Denkt man da: „Was für ein Unsinn!“?
Für
die wissenschaftliche Arbeit sind Gefühle natürlich eher
hinderlich. Das muss man ausblenden. Der Text hinterlässt je nach
Kapitel sehr unterschiedliche Eindrücke. Der Text ist 750 Seiten
lang und keine Aneinanderreihung beispielloser Stilblüten. Hitler
schreibt über viel mehr Gegenstände als man erwarten könnte. Es
geht natürlich um seinen Antisemitismus und die rigorose
Bereitschaft zum Krieg oder die gebetsmühlenartig wiederholte
Beleidigung der Weimarer Staatsführung. Das ist alles zentral für
den Text. Gleichzeitig geht es aber auch um Themen, die man so gar
nicht erwartet hätte wie zum Beispiel ein Kapitel über die
Geschichte des Föderalismus. Insgesamt gibt diese Quelle viel mehr
über Hitlers Weltbild preis als ich anfangs dachte.
Ist
es tatsächlich eine Art Fahrplan für das, was später erschreckende
Realität wurde?
Teils
ja, teils nein. „Mein Kampf“ ist keine Blaupause für das Dritte
Reich, das wäre eine Überinterpretation. Gleichzeitig wäre es auch
ein Fehler, so zu tun als wäre es alles nur Gefasel, das später bei
der Machtergreifung keine Rolle mehr gespielt hat. Ein Aspekt, der
sich durch den Text zieht, ist die Bereitschaft zum Krieg. Es gibt
auch Passagen, die ich in dieser Deutlichkeit nicht erwartet hätte.

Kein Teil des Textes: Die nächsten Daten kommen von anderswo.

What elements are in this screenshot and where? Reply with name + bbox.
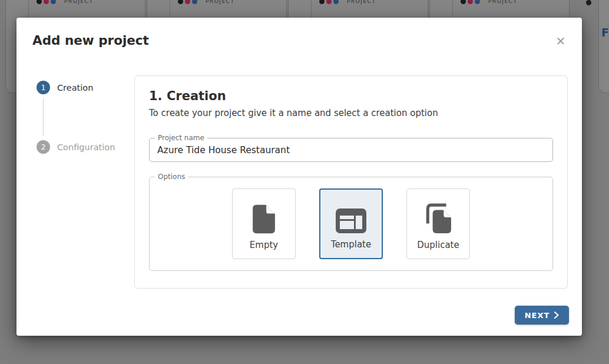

So fordert Hitler eindeutig Zwangssterilisationen, was ja wirklich
traurige Realität geworden ist. Das sind Maßnahmen, die Hitler
vollkommen ungeschminkt von einem künftigen „völkischen Staat“
fordert. Hier sind ganz klar Parallelen zu sehen.
Was
hat Hitler angetrieben? Was war seine Motivation?
Gerade
als Hitler in Landsberg in Haft saß, war für ihn der Prozess der
Selbstfindung sehr wichtig. Er hat zu dieser Zeit sehr viel gelesen.
Er hat die Festungshaft genutzt, um das, was er gelesen, gehört und
gedacht hat, in ein für ihn logisches Gesamtbild zu bringen.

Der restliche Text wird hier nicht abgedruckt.